Population, Age, & Commuting

In the past century, the two decades between 1960 and 1980 showed the highest growth rate for Mason County, with the population nearly doubling from 16,251 in 1960, to 31,184 20 years later.
In the decade from 1990 to 2000, the county added 11,064 new residents, an increase of 28.86 percent. By contrast, the rate of population growth for Washington State during that same period was 21.1 percent.
By 2000, county residents numbered 49,405, a number which has held fairly steady in the years since. The 2004 population total for Mason County is estimated to be 50,800.
The County averages many times more than that, 52.8 people per square mile, ranking it 15th highest in density out of 39 counties. It has 28.5 housing units per square mile. Compare those numbers with King County, number one, which has 817 people and 349 housing units per square mile. Twelve percent of the county’s housing units are in less than 1 percent of its area - the 6.1-square-mile burg called Shelton.
Even though population growth slowed in the late ’90s, the county still grew at a faster rate than the state between the 1990 and 2000 censuses (28.9 percent to 21.1 percent.)
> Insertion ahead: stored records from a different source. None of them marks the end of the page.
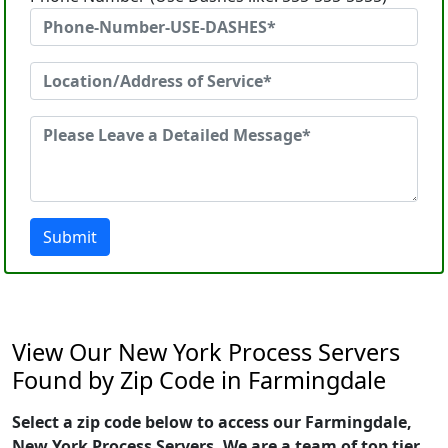
Submit
View Our New York Process Servers
Found by Zip Code in Farmingdale
Select a zip code below to access our Farmingdale,
New York Process Servers. We are a team of top tier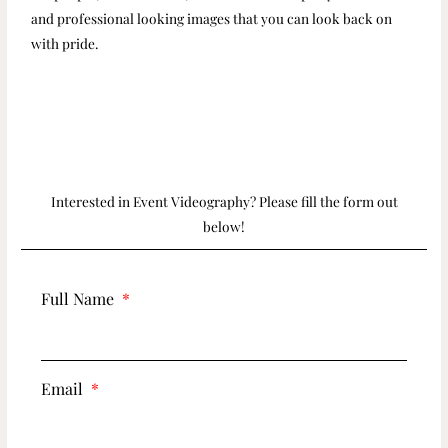
and professional looking images that you can look back on
with pride.
Interested in Event Videography? Please fill the form out
below!
Full Name
Email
The population of this popular retirement community is older than the state as a whole, with 16.5 percent of us 65 or older compared to the state’s 11.2 percent. The number of seniors is growing, from 3,934 in 1980 to 8,149 in 2000. They bring a wealth of experience and as a rule have stable incomes that help the economy.
Increasingly, more working-age residents commute beyond the county’s borders for employment, with a 30-minute drive being average.